§ WHAT TO PRODUCE:
Across these entries, count the lines holding the string "that"; the number is the whole answer.

Collected data:
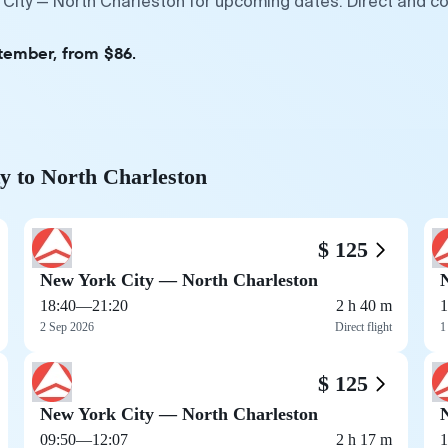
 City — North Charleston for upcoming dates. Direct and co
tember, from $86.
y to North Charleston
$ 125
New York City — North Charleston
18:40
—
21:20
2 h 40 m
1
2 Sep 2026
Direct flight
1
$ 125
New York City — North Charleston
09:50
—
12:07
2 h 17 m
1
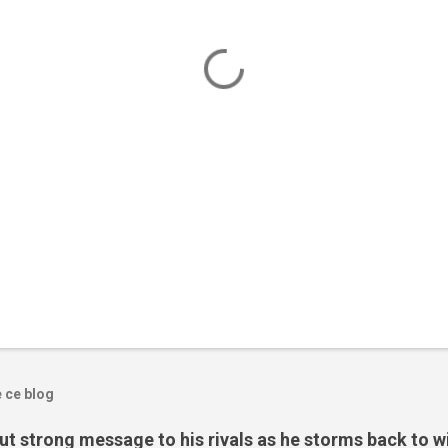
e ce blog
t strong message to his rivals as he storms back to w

==

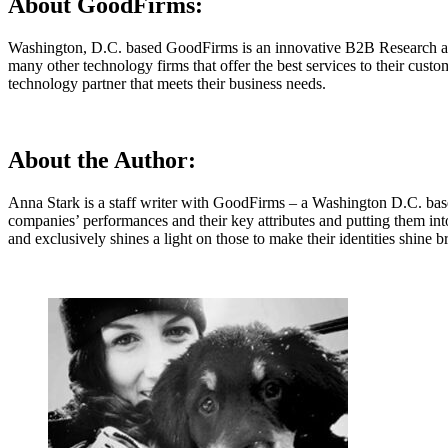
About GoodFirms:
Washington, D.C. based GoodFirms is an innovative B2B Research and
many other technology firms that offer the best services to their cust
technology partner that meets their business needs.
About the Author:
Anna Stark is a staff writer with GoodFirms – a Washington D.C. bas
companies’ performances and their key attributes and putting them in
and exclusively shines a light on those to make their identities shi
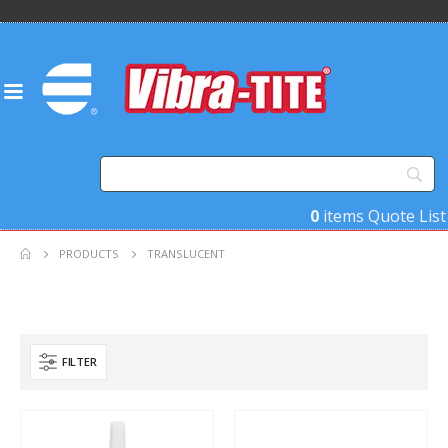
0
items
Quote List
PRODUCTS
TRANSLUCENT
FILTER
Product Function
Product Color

§ RESPONSE TO THE TASK:
2